I didn't see you again until almost two hours later when they wheeled my bed next to yours on my way to a post-partum room. When I saw you, they had your arms and legs strapped down because you were so squirmy and strong, and you had tubes attached all over you. Even in that condition you were beautiful, my new baby. We had to spend the night apart from you, though. Not getting to hold you, was awful. I don't think I will ever forget when they placed you on my chest for our first skin-to-skin time almost 24 hours after you were born. It was heaven. It still is. You, my Millie Pearl, will always be my little glimpse of heaven. 

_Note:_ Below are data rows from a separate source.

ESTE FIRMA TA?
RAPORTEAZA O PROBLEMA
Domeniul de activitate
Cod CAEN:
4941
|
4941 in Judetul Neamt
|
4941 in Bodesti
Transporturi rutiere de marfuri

Over the next several days as you were released from the NICU into our care, your daddy and I soaked up every moment with you and enjoyed getting to know you, discovering all of your little quirks and peculiarities. I spent many of those hours staring at you, trying to see the Down Syndrome that your doctor saw, but I couldn't. Yes, your eyes are almond shaped, but so are your daddy's. Yes, your nose is tiny, but my nose is small too--and you're a tiny baby! Yes, you thrust your tongue, but so did I, and your grandma, and your great grandma too. They're wrong, I thought. Those were all just family traits.

Yesterday, when we took you to your first check up, the doctor told us that your genetic test had come back positive for Down Syndrome. I fought back tears, (mostly from "baby blues", but also, partially, from shock). He gave us an overview of the upcoming appointments that would make sure you were healthy (you are), and left us alone to pack up your things. I cried. I held you close to me. I hugged you. I kissed you. And I cried. 

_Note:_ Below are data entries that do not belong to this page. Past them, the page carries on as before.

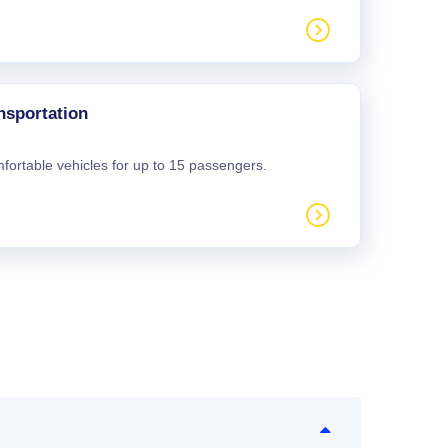
nsportation
mfortable vehicles for up to 15 passengers.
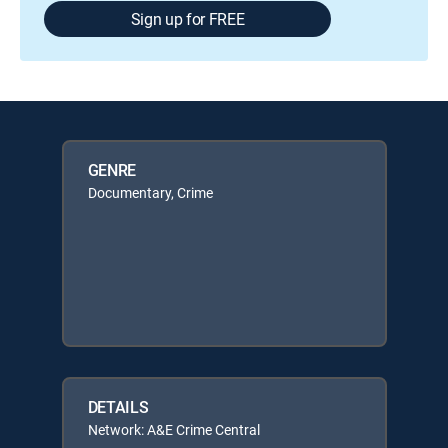
Sign up for FREE
GENRE
Documentary, Crime
DETAILS
Network: A&E Crime Central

I want you to know why I cried, sweet girl. I want you to know that I am not disappointed in you. I cried for you. I grieved the loss of things that you might not have in life, and all the hurt or frustration you might experience along the way. I mourned the way some people might react to you, or treat you when you're older. I ached for all the struggles you might have to endure because of your condition. My mama heart wants so badly to protect you, to save you from all of that, and I can't. 

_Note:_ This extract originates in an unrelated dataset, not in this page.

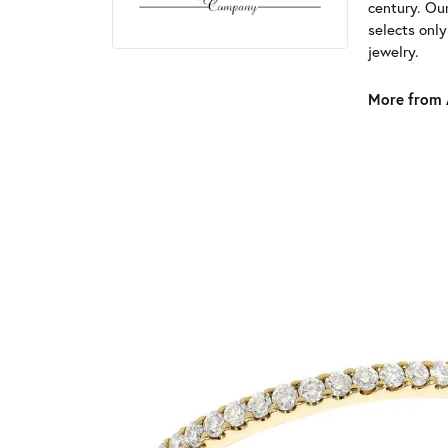
century. Ou
selects onl
jewelry.
More from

But in my sadness, the Lord whispered a beautiful truth: you are created exactly how you were meant to be. You were knit in my womb before I even knew you were there, and you have had that extra little chromosome from the time your DNA was formed. This is not something that just happened to you on your fifth day of life when we found out--this is an integral part of your creation that we are just getting to know (along with that cute little pouty face you make in your dreamy sleep). 

Your dad and I want you to know some very important things, Little One. We want you to know that you are capable of anything you commit yourself to--just like everyone else. We will help you in every way that we can, to develop your strengths (and strengthen your weaknesses) so that you can accomplish every single one of your aspirations. We want you to know that, because we love you, we will challenge you even when it feels impossible, because it isn't impossible, and you ARE capable. 

We also want you to know how beautiful you are. I have realized that part of the reason I don't see Down Syndrome features when I look at you, is because I just see my daughter, with a tiny little button nose, small, intricate ears, a tongue thrust just like her mama, and eyes, a round face, hands and feet just like her papa. You are more like us than you may (someday) like to admit. I want you to know, that people have told us over and over and over again what a pretty little baby you are. And they're absolutely right! Like a beautiful little doll. Our little love.

The other reason that I don't see Down Syndrome when I look at you, my Millie Pearl, is that Down Syndrome is something that you have, but it is not who you are. You are our daughter, Mildred Pearl, and we love you with a love that is unlike anything we have known before. Many people have told us how lucky you are to have parents like us, and how, "God could not have picked more perfect parents" for you, but I think they're wrong. We know we're the lucky ones. And we are so grateful for all of the things you are already teaching us about love, faith, and joy. Keep teaching us, our pure little soul, and help us to be more like you.